"In het frans", à Ostende

Jouer en français au beau Festival Theater aan zee (TAZ) : un geste et un succès. Critique.

"In het frans", à Ostende
©Herman Sorgeloos
Guy Duplat

Certains gestes artistiques peuvent être aussi des gestes politiques. On dit même parfois que tout art est politique alors que la politique n’est pas forcément un art.

On y réfléchissait en assistant vendredi soir au spectacle plein d’intelligence et d’humour de Transquinquennal et Tristero intitulé « L’un d’entre nous » dans le cadre du TAZ festival à Ostende (Theater aan zee).

Les deux collectifs bruxellois, l’un néerlandophone, l’autre francophone ont l’habitude de présenter ensemble des spectacles réellement bilingues qui peuvent se donner dans une ou l’autre langue.

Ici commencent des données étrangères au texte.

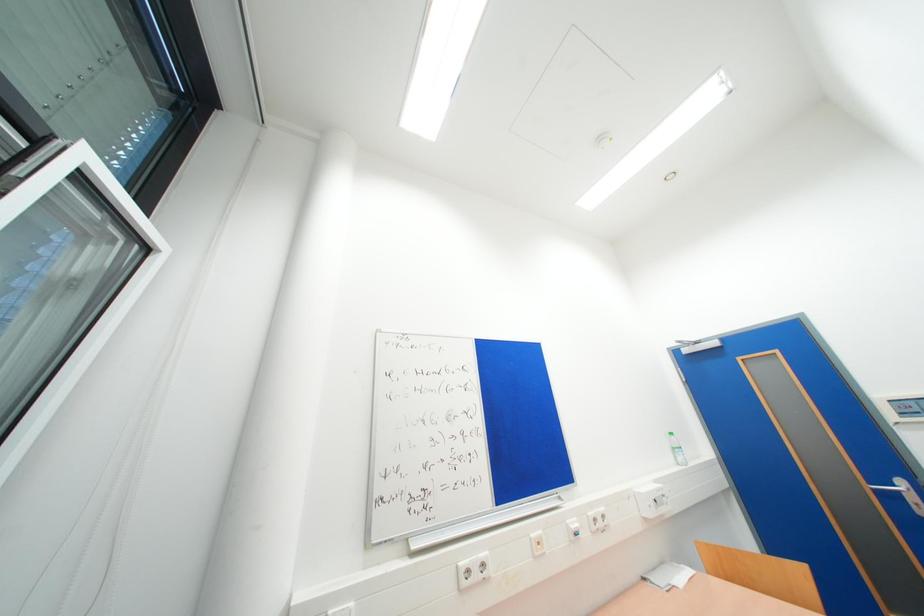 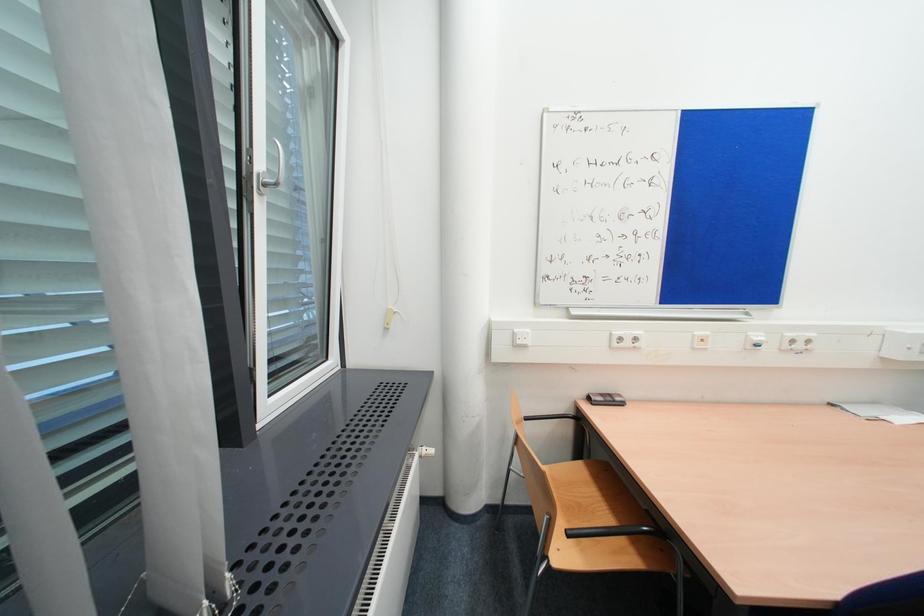 The first image is from the beginning of the video and the second image is from the end. How did the camera likely rotate when shooting the video?

The camera rotated toward left-down. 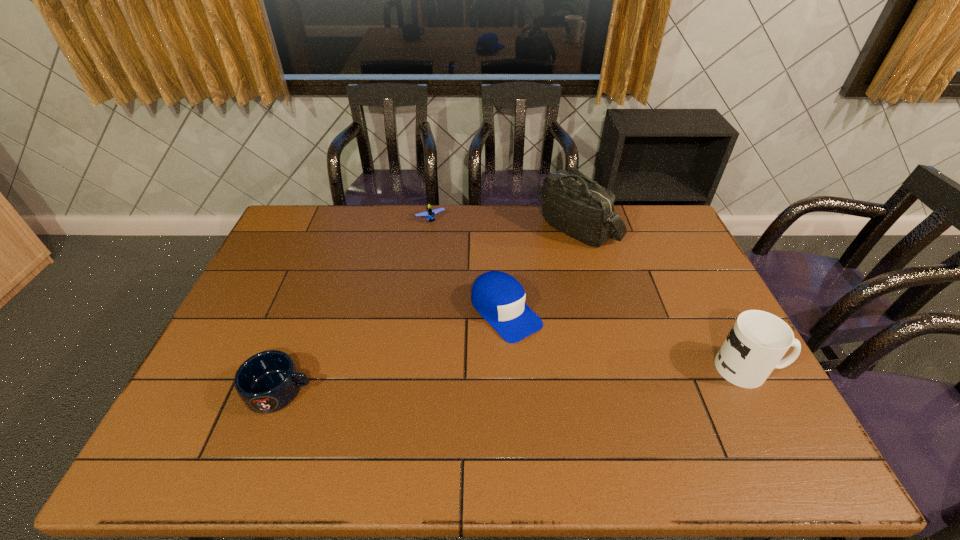 Where is `vacant space located with the handle on the side of the shorter mug`? The image size is (960, 540). vacant space located with the handle on the side of the shorter mug is located at coordinates (403, 391).

Locate an element on the screen. The width and height of the screenshot is (960, 540). vacant space positioned on the front-facing side of the third object from right to left is located at coordinates (588, 400).

This screenshot has height=540, width=960. Identify the location of vacant region located on the front-facing side of the third object from right to left. (549, 360).

Image resolution: width=960 pixels, height=540 pixels. I want to click on free space located on the front-facing side of the third object from right to left, so click(564, 375).

Find the location of a particular element. free point located at the front padded panel of the second object from right to left is located at coordinates (528, 296).

I want to click on vacant area situated at the front padded panel of the second object from right to left, so click(509, 321).

You are a GUI agent. You are given a task and a screenshot of the screen. Output one action in this format:
    pyautogui.click(x=<x>, y=<y>)
    Task: Click on the blank area located 0.170m at the front padded panel of the second object from right to left
    This screenshot has height=540, width=960.
    Given the screenshot: What is the action you would take?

Créé en 2011 au Varia, celui-ci a beaucoup tourné. Le collectif anversois « Zuidpool » (Jorgen Cassier, Sofie Decleir et Koen van Kaam) l’avait déjà programmé à Anvers dans sa salle, pour y être joué en français. C’était un geste politique au moment où la N-VA de Bart De Wever accédait au pouvoir dans la métropole portuaire.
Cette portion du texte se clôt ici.